La azafata sonreía anormalmente, me llegué a preguntar numerosas veces si su rostro poseía algún súper poder de no acalambrarse nunca.
No me tragaba el "todo está en orden" de la súper mujer de tacones y pañuelo enredado en el cuello, solo faltaba media hora para el aterrizaje, pero puede suceder gran cantidad de cosas en 30 minutos.
La niña que estaba cruzando el pasillo, nunca quitó su mirada de mí, su abuela durmió todo el viaje. El señor que estaba a mi lado no soltaba su rosario, ni siquiera, para las 7 veces que me pidió permiso para ir al baño.
Opté por ponerme los auriculares e ignorar el mundo dentro del avión, pero la muchacha rubia de ojos café, con su sombrerito ridículo y labios rojos, me pidió que la acompañe.
Seguí sus pasitos cortos acompañados por exagerados movimientos de cadera, era alta y esbelta.

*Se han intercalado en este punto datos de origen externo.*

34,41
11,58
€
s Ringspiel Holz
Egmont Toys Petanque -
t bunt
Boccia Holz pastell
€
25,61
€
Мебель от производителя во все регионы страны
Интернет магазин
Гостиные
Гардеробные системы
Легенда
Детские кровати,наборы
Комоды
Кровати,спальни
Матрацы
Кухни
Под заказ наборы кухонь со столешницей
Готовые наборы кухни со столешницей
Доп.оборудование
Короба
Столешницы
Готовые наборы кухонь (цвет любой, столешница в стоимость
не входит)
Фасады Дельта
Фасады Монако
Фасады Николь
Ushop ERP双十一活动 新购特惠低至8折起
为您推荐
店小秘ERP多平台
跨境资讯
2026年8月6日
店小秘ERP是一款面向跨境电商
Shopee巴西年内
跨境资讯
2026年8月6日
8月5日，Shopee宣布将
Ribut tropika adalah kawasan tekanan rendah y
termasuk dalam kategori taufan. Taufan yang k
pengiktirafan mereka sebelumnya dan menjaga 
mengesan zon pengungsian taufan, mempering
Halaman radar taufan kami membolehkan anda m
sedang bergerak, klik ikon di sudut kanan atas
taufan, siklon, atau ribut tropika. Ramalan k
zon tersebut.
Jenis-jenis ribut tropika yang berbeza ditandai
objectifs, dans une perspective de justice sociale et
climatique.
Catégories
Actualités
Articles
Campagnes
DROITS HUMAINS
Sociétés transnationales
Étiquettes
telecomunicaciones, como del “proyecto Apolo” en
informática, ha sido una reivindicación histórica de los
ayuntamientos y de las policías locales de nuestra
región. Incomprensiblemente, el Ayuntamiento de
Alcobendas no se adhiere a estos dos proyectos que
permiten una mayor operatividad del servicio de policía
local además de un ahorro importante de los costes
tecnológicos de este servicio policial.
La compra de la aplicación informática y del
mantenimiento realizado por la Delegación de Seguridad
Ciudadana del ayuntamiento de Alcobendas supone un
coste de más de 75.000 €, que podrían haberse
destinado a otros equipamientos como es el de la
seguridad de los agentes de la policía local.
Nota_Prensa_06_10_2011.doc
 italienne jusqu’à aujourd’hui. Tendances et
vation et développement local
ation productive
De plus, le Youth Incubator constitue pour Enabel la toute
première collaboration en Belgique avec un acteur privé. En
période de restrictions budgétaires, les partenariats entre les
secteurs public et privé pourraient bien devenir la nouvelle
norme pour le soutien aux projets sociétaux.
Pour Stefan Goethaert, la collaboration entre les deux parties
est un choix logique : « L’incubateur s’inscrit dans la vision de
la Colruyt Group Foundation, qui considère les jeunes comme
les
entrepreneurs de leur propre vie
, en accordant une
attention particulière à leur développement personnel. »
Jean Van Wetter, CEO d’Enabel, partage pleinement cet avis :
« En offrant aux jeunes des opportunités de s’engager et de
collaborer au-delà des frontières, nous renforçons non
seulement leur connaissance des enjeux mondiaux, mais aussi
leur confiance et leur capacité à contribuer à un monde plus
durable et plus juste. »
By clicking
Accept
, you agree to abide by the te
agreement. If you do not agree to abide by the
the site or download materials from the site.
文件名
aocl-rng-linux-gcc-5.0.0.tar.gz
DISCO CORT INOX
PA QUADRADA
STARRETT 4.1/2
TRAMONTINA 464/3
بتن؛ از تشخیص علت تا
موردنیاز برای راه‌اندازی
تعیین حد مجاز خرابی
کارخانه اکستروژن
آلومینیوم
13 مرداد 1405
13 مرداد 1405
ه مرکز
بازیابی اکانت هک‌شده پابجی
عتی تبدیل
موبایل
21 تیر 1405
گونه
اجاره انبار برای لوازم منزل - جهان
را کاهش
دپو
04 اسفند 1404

Tomó un teléfono negro, intercambió unos susurros, me miró y suspiró.—El capitán necesita verlo.
Un ruido molesto me invitó a abrir la puerta, el capitán se encontraba solo en la cabina. Me pidió que cerrase la puerta y me sentara a su lado. Le obedecí. Con una voz ronca me explicó, a través de anécdotas, como se aterrizaba un avión. Confuso lo interrumpí y le pregunté a que venía todo esto. Su respuesta heló mi sangre.
—Porque estoy a punto de morir. Hace 6 meses, el avión tendría que haber caído, pero no lo hizo. Desde entonces, cada vez que subo, intenta matarme y a los pasajeros. Sé quien eres, y tu, vas a salvarnos.